→ **Supplied data**
= = = =

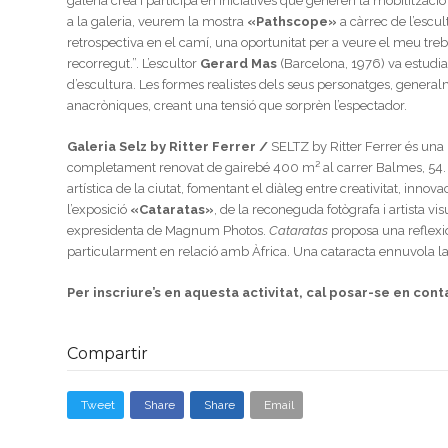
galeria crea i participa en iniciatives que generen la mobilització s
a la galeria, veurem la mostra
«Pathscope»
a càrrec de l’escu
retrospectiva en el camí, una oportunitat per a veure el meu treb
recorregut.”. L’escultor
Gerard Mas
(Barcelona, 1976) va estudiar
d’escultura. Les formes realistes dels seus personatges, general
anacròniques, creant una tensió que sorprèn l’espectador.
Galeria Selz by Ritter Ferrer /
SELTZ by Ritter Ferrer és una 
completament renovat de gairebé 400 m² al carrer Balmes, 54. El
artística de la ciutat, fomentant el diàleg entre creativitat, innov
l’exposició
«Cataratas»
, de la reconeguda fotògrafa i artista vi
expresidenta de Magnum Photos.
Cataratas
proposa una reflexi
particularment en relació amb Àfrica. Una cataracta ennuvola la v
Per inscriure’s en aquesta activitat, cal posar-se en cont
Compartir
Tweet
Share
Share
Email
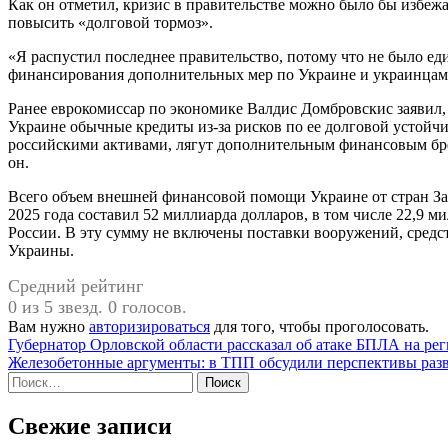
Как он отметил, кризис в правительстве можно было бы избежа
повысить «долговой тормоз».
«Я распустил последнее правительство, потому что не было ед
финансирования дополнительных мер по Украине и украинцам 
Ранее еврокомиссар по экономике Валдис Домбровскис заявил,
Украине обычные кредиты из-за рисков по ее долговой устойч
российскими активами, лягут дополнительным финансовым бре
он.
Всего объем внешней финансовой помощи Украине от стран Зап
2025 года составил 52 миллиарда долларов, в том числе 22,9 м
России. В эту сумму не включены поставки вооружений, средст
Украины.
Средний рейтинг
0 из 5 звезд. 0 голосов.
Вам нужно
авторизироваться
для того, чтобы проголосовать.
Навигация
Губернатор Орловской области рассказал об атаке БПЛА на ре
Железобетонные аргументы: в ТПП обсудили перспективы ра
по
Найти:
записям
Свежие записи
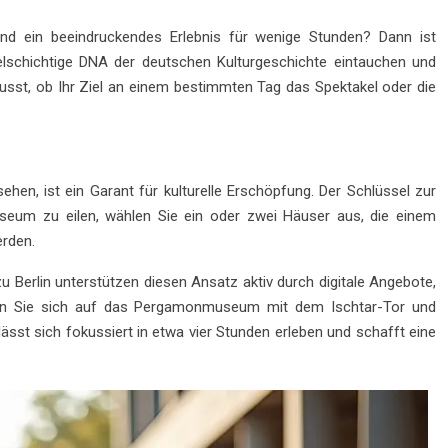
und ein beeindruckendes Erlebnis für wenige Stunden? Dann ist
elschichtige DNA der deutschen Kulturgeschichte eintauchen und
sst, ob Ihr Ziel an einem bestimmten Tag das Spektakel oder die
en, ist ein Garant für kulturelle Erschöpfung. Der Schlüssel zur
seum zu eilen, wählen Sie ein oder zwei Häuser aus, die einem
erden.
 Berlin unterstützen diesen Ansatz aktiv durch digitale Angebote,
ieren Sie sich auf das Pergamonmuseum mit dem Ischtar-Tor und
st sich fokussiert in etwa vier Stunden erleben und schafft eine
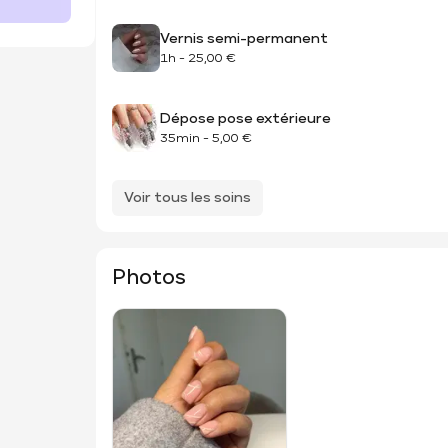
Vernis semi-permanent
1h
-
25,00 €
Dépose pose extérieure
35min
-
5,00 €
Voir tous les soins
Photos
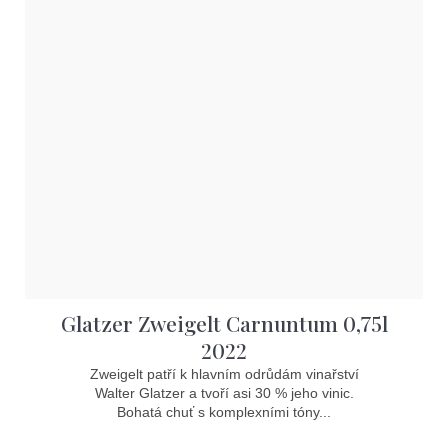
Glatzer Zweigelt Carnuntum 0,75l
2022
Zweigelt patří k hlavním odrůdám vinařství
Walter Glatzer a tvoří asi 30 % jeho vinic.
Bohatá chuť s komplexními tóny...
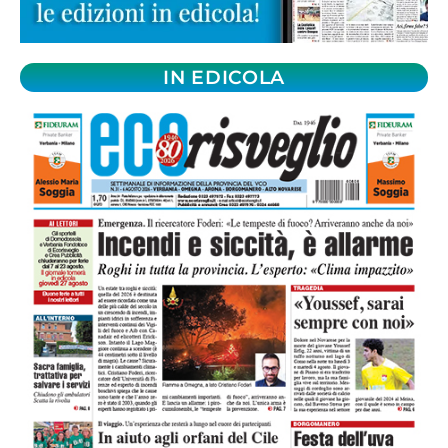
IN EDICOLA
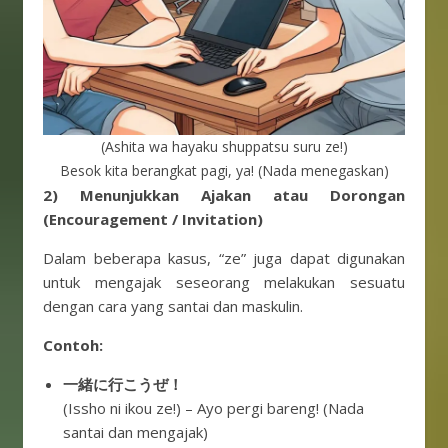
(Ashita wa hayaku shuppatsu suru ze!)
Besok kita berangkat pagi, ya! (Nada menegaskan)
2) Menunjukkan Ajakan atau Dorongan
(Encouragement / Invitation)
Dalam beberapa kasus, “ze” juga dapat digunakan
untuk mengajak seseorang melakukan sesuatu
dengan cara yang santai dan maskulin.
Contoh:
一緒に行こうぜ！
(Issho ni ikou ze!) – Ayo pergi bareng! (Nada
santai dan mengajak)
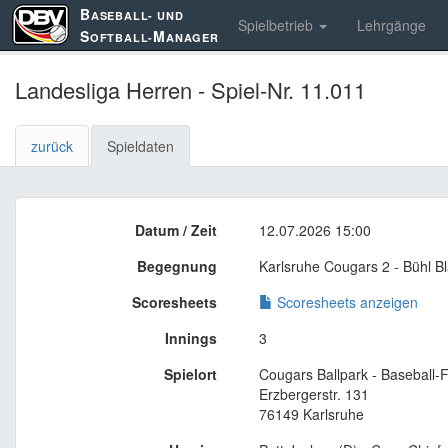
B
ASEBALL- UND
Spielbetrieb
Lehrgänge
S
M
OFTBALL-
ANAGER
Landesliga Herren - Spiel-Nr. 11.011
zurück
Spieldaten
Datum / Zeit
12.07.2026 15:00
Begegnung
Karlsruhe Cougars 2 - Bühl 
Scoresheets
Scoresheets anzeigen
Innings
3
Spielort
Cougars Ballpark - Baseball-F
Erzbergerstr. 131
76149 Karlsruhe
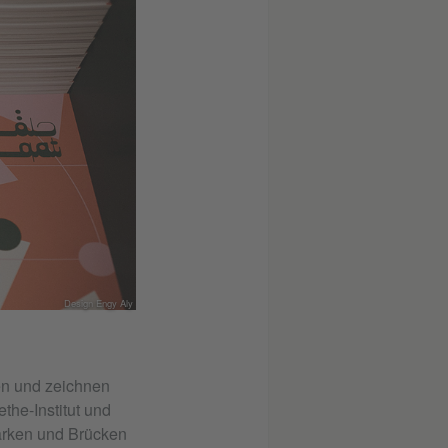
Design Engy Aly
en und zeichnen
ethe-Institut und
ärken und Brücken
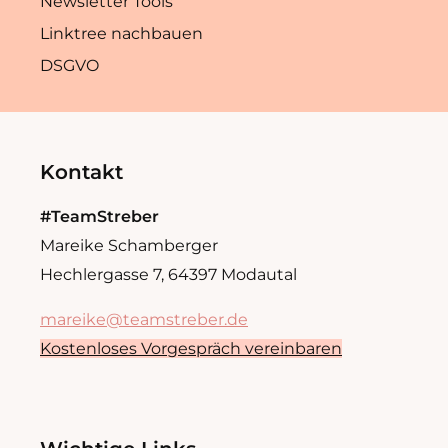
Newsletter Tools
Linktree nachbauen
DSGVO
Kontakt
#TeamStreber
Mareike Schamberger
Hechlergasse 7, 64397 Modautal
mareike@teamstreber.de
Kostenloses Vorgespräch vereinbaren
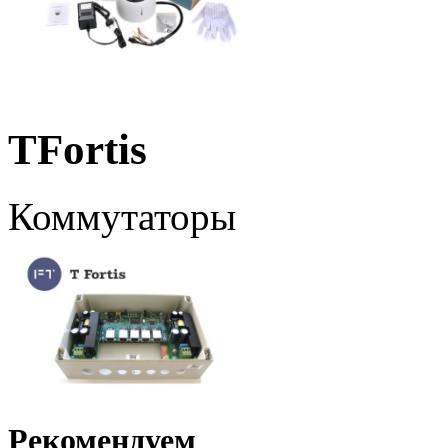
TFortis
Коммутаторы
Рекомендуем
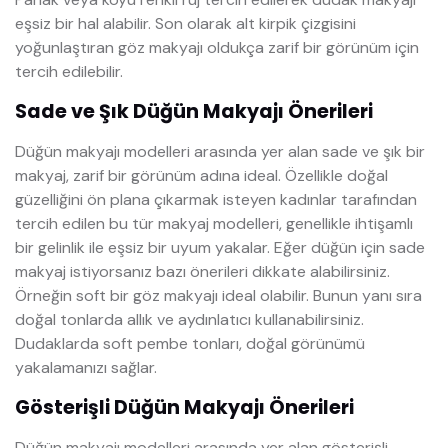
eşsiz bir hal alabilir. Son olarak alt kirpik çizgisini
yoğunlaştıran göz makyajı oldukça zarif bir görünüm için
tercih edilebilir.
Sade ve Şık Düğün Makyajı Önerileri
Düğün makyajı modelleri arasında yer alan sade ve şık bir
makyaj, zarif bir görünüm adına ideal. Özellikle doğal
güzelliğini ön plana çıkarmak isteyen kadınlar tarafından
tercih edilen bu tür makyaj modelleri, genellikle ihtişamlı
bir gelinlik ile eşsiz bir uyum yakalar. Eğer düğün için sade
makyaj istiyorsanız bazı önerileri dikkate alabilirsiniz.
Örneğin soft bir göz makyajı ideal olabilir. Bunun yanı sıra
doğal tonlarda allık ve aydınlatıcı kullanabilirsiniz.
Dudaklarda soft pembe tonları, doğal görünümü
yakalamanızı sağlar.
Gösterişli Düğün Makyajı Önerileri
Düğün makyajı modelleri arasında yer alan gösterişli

= = = =

→ **What you need to do**
Beginning with the line in which "doğal tonlarda allık" appears, set down each line through the last one in the listing, unchanged and with no extras.

→ **Solution for this task**
doğal tonlarda allık ve aydınlatıcı kullanabilirsiniz.
Dudaklarda soft pembe tonları, doğal görünümü
yakalamanızı sağlar.
Gösterişli Düğün Makyajı Önerileri
Düğün makyajı modelleri arasında yer alan gösterişli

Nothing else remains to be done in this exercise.